_Required action_
Which lines in the entries below contain the string "ablehnen"? Show each of them in full.

──────── Records provided ────────

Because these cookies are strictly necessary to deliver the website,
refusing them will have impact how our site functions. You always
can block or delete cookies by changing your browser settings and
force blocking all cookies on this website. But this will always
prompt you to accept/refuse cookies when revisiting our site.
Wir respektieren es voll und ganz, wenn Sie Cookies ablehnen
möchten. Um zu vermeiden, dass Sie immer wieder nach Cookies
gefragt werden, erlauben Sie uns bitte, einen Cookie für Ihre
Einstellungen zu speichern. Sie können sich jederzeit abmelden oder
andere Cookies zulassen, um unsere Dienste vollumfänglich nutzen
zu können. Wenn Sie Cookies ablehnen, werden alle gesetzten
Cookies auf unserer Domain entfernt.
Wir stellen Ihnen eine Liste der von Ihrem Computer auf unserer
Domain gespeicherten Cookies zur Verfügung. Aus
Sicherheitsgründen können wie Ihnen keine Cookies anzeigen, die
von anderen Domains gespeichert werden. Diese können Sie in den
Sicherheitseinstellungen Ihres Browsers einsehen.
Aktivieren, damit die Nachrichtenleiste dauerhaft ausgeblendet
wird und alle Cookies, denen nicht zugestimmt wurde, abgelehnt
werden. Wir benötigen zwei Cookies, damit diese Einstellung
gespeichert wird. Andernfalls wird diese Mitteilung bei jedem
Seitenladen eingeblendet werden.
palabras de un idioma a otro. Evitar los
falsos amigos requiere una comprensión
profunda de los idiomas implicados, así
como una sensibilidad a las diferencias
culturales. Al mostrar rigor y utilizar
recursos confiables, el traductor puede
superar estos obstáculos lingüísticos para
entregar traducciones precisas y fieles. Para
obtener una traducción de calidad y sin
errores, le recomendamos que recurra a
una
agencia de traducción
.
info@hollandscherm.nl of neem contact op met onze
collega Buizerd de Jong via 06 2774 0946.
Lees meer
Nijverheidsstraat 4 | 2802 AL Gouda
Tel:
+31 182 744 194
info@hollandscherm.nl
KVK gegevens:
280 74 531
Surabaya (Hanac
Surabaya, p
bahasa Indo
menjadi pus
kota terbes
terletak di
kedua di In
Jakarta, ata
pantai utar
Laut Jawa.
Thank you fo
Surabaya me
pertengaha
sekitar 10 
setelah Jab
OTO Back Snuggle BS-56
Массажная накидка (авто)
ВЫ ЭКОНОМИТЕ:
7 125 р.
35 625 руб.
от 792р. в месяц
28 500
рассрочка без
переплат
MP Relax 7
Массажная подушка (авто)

────────

_Result of the exercise_
Wir respektieren es voll und ganz, wenn Sie Cookies ablehnen
zu können. Wenn Sie Cookies ablehnen, werden alle gesetzten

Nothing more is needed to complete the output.